== WHAT YOU NEED TO DO ==
Go through the entries below and return every line that contains "Download".

== DATA RECORDS ==
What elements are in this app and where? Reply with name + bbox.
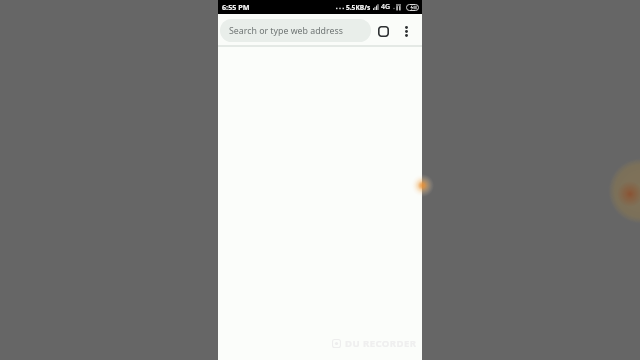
staticText: 6:55 PM [222, 2, 250, 12]
staticText: 5.5KB/s [346, 3, 371, 12]
button[interactable]: Screen recorder [411, 174, 434, 197]
staticText: 4G [381, 2, 391, 12]
staticText: DU RECORDER [345, 337, 417, 350]
button[interactable]: More options [395, 20, 417, 42]
staticText: Search or type web address [229, 25, 343, 37]
button[interactable]: Switch tabs [372, 20, 394, 42]
button[interactable]: Search or type web address [220, 19, 371, 42]
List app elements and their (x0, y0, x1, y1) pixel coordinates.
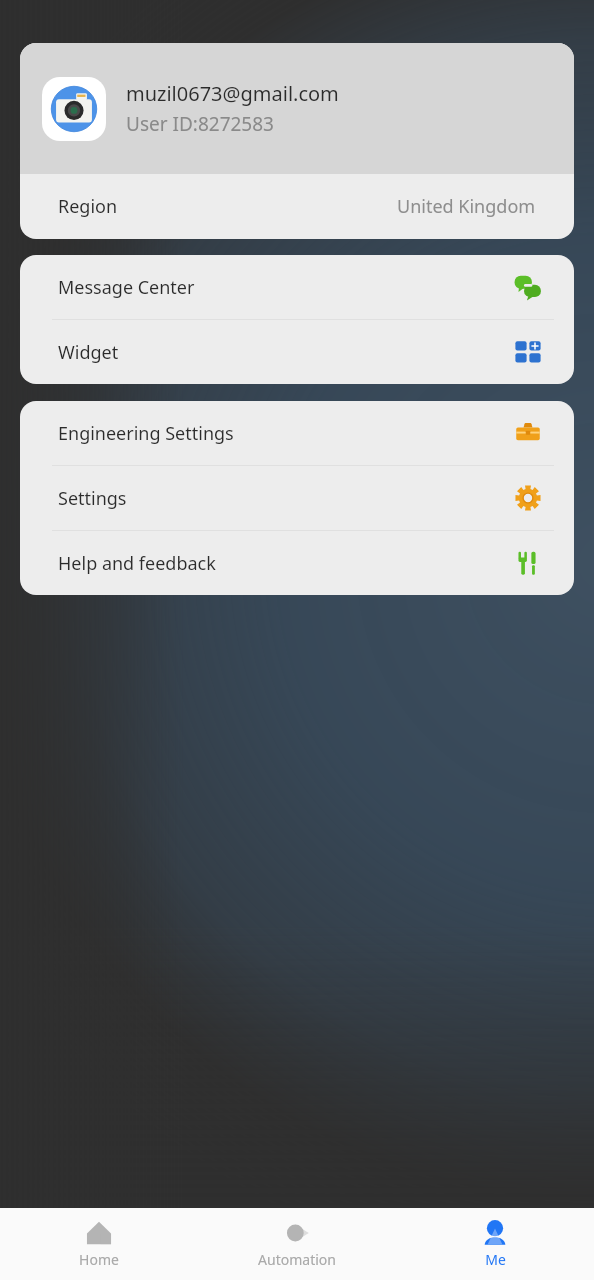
button[interactable]: Message Center (20, 255, 574, 319)
staticText: Region (58, 194, 118, 219)
button[interactable]: Profile picture (20, 43, 574, 174)
staticText: Me (485, 1250, 506, 1269)
other: Widget (514, 338, 542, 366)
other: Automation (283, 1219, 311, 1247)
staticText: muzil0673@gmail.com (126, 80, 339, 107)
button[interactable]: Me (396, 1213, 594, 1275)
button[interactable]: Home (0, 1213, 198, 1275)
button[interactable]: Help and feedback (20, 531, 574, 595)
staticText: User ID:8272583 (126, 111, 274, 137)
button[interactable]: Automation (198, 1213, 396, 1275)
staticText: Settings (58, 486, 127, 511)
staticText: United Kingdom (397, 194, 536, 219)
staticText: Engineering Settings (58, 421, 234, 446)
staticText: Home (79, 1250, 119, 1269)
button[interactable]: Engineering Settings (20, 401, 574, 465)
button[interactable]: Widget (20, 320, 574, 384)
staticText: Help and feedback (58, 551, 216, 576)
other: Engineering Settings (514, 419, 542, 447)
staticText: Automation (258, 1250, 336, 1269)
other: Help and feedback (514, 549, 542, 577)
button[interactable]: Profile picture (42, 77, 106, 141)
other: Message Center (514, 273, 542, 301)
button[interactable]: Region (20, 174, 574, 239)
staticText: Message Center (58, 275, 195, 300)
staticText: Widget (58, 340, 119, 365)
button[interactable]: Settings (20, 466, 574, 530)
other: Settings (514, 484, 542, 512)
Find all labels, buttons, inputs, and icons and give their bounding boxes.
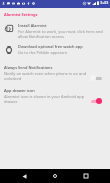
staticText: For Alarmist to work, you must click her…	[18, 29, 103, 39]
staticText: Go to the Pebble appstore	[18, 50, 68, 55]
staticText: Install Alarmist	[18, 23, 47, 28]
button[interactable]: Alarmist Settings	[0, 8, 110, 21]
button[interactable]: App drawer icon	[0, 87, 110, 106]
button[interactable]: Home	[48, 169, 62, 183]
button[interactable]: Download optional free watch app	[0, 43, 110, 62]
staticText: App drawer icon	[4, 88, 35, 93]
staticText: Notify on watch even when phone is on an…	[4, 71, 88, 81]
staticText: Alarmist icon is shown in your Android a…	[4, 94, 88, 104]
button[interactable]: Back	[17, 169, 31, 183]
staticText: Always Send Notifications	[4, 65, 53, 70]
staticText: Download optional free watch app	[18, 44, 83, 49]
button[interactable]: Recents	[79, 169, 93, 183]
button[interactable]: Always Send Notifications	[0, 64, 110, 83]
button[interactable]: Toggle off	[90, 75, 102, 81]
staticText: 3:43	[100, 0, 109, 6]
button[interactable]: Toggle on	[90, 98, 102, 104]
staticText: Alarmist Settings	[4, 12, 38, 17]
button[interactable]: Install Alarmist	[0, 22, 110, 41]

== ANSWER TO THE PROBLEM ==
button[interactable]: Download optional free watch app	[0, 43, 110, 62]
staticText: Download optional free watch app	[18, 44, 83, 49]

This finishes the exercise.